17th June 1972 · 1970s, 1972, Music
California Man was the last hit for The Move and effectively the first for the Electric Light Orchestra in all but name when they appeared on TOTP in April 1972.

The Move had already evolved into the Electric Light Orchestra,  and had even released their debut album, when this tribute to classic 50s-style rock’n’roll in general, and Jerry Lee Lewis in particular, gave them their 10th and final hit in 1972. 
 
It is early ELO in all but name, with Roy Wood and Jeff Lynne trading verses and liners, a riff borrowed from Gershwin, and a line-up including a double bass and baritone sax (played by Wood), with Bev Bevan on drums.
 
This was their tenth and final single in a career that saw the Brummie band evolve from the whimsical psychedelia of I Can Hear The Grass Grow and Flowers In The Rain through their natural inclinations towards hard-driving blues-rock to the pop of Fire Brigade, Brontosaurus and Blackberry Way before becoming the first incarnation of ELO with Wood at the helm.
 
Unbeknown to me back then, or even just now, Roy Wood wasn’t The Move’s singer at the beginning. He wasn’t even the second guy to get the job. The band began as a five-piece in 1965 with four of them splitting the vocals on different songs – and sometimes the same song – and coming together to sing harmonies. Carl Wayne was the original lead singer, followed by bass player Chris “Ace” Gefford. But by 1970 Roy Wood, who played guitar and wrote all their hits, had taken over as the front man.
 
Managed by The Moody Blues’ manager, Tony Secunda, they made their name via a series of outrageous publicity stunts, once dressing up as gangsters for a residency at the Marquee, and with Wayne trying to outdo The Who’s appetite for destruction by taking an axe to a TV set and demolishing it onstage. 
 
Fun facts x3: Flowers In The Rain was the first song ever played on Radio 1 when it went on air in 1967, and also featured an uncredited woodwind and string arrangement by Tony Visconti, who was working as assistant to producer Denny Cordell at the time.
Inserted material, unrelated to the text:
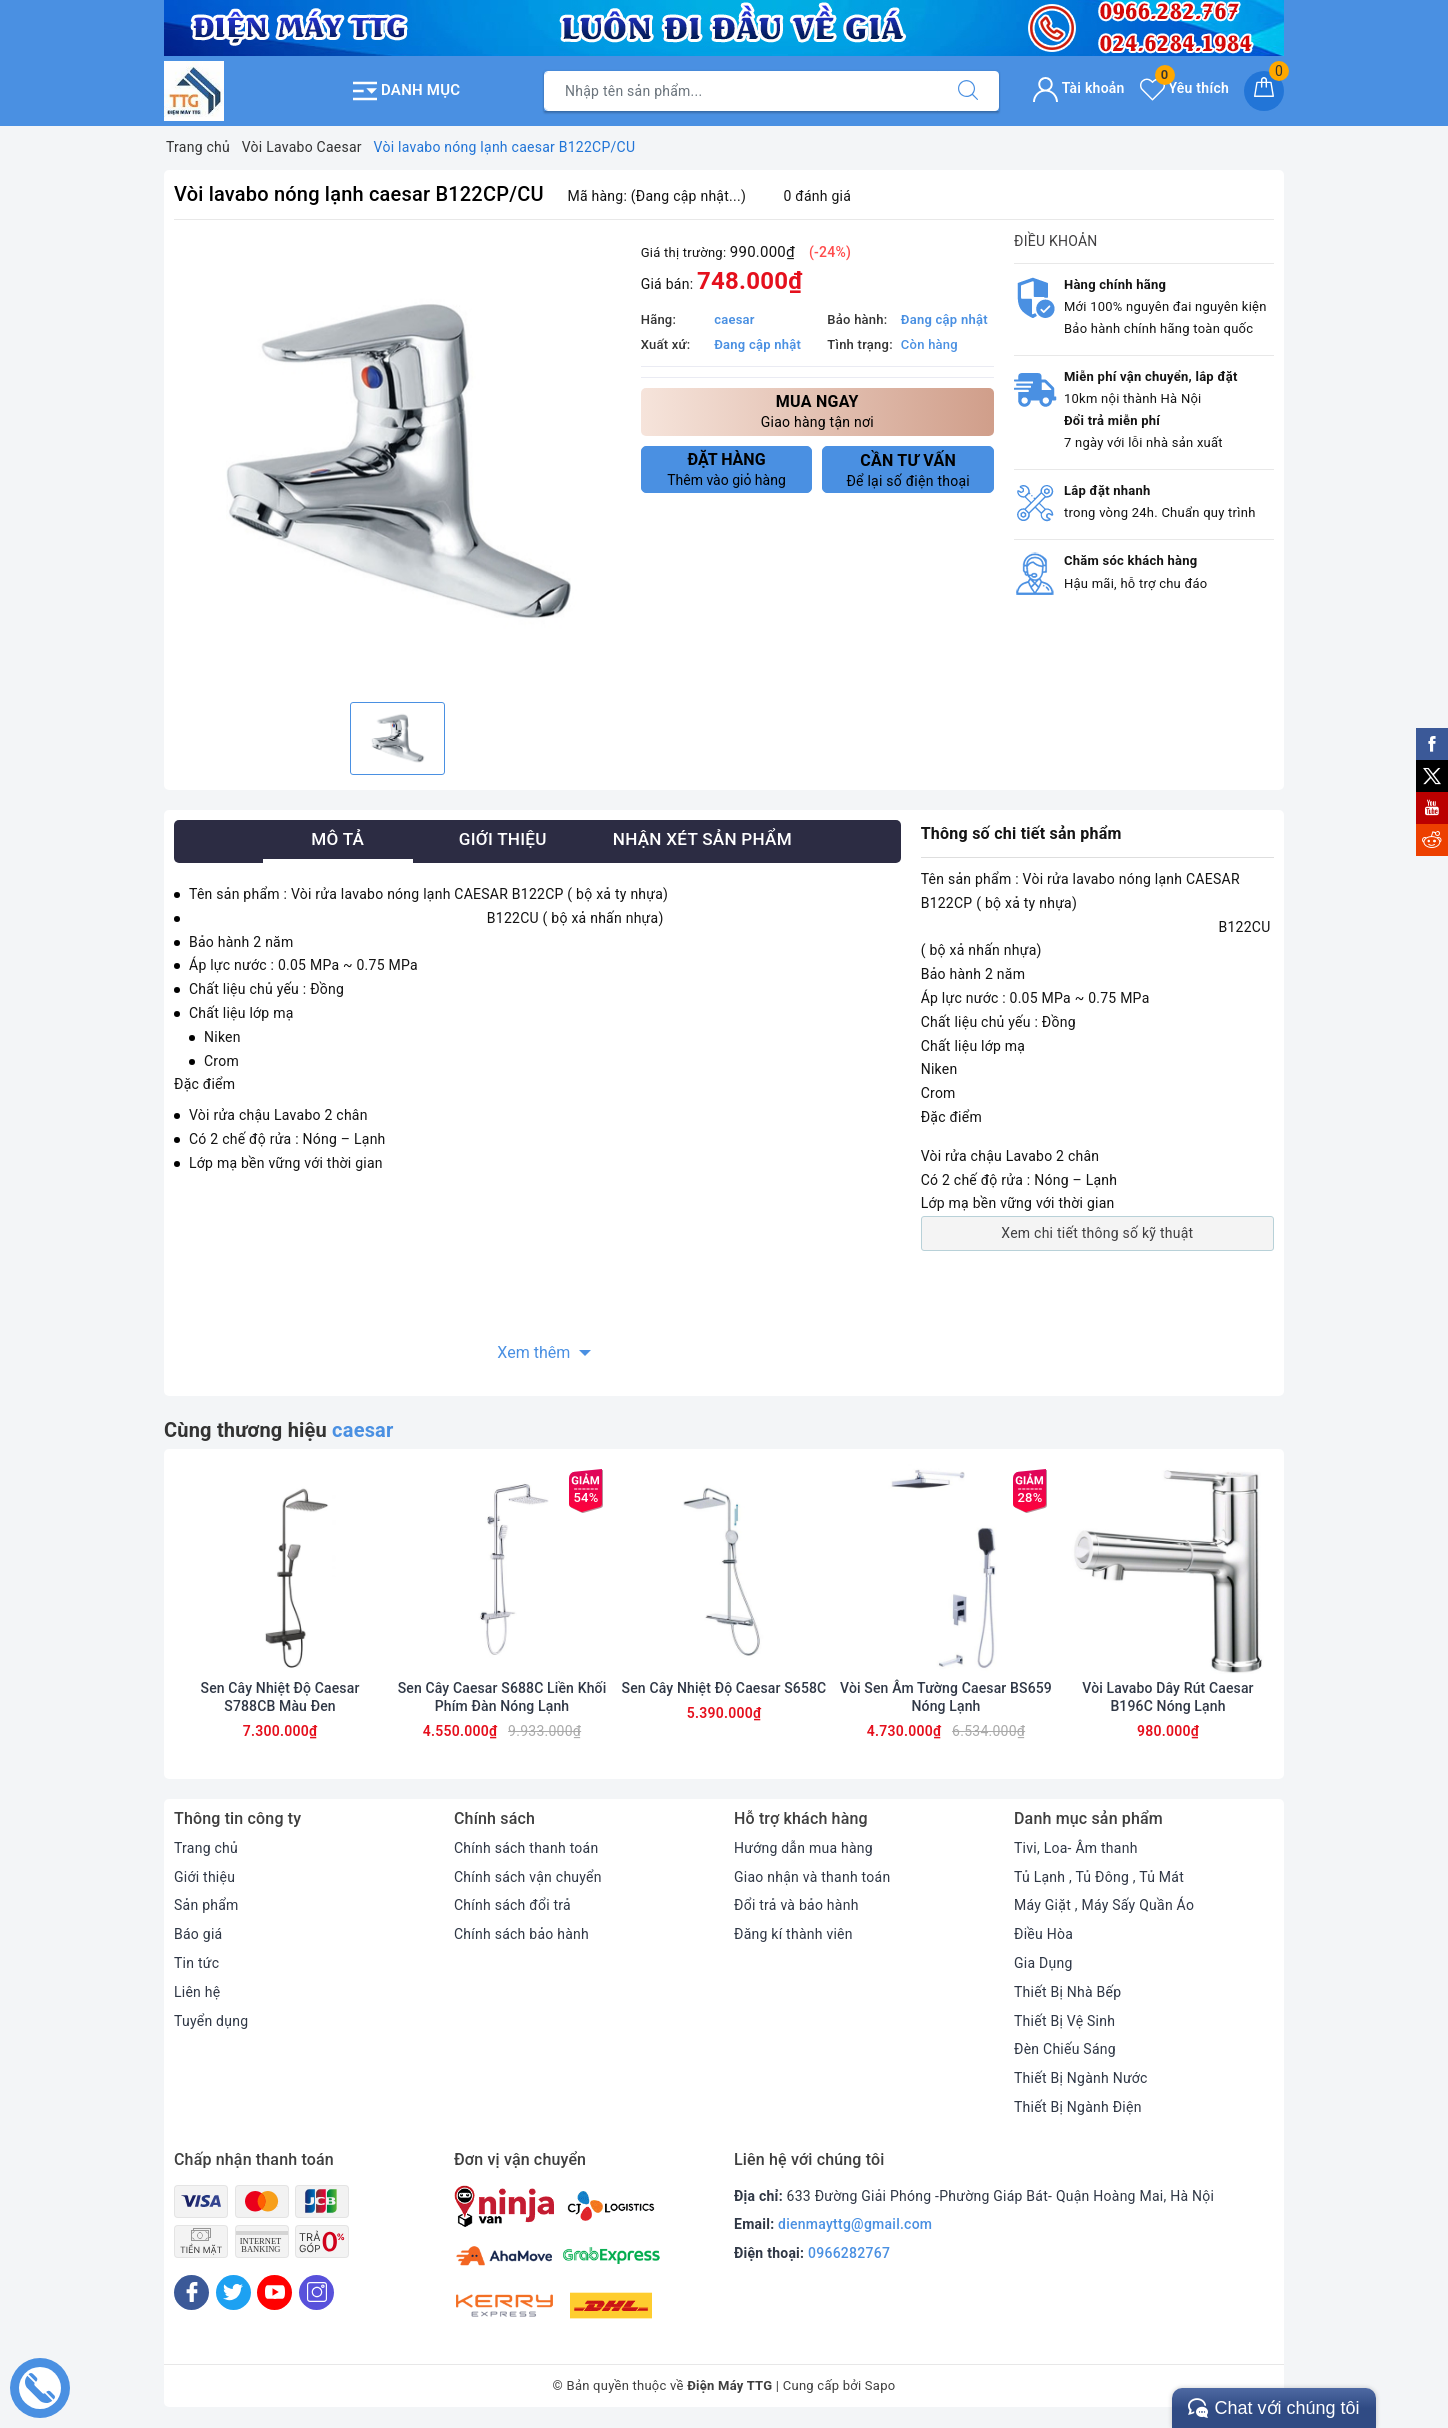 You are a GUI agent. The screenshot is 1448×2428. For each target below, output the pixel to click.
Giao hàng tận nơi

The song reached No.2 but Wood received no royalties because their manager, Secunda, promoted the record with a cartoon of Prime Minister Harold Wilson in bed with his secretary, Marcia Williams, and successfully sued for libel, donating the royalties to charity in perpetuity. In retaliation, the band fired Secunda and replaced the manager with the even more notorious Don Arden.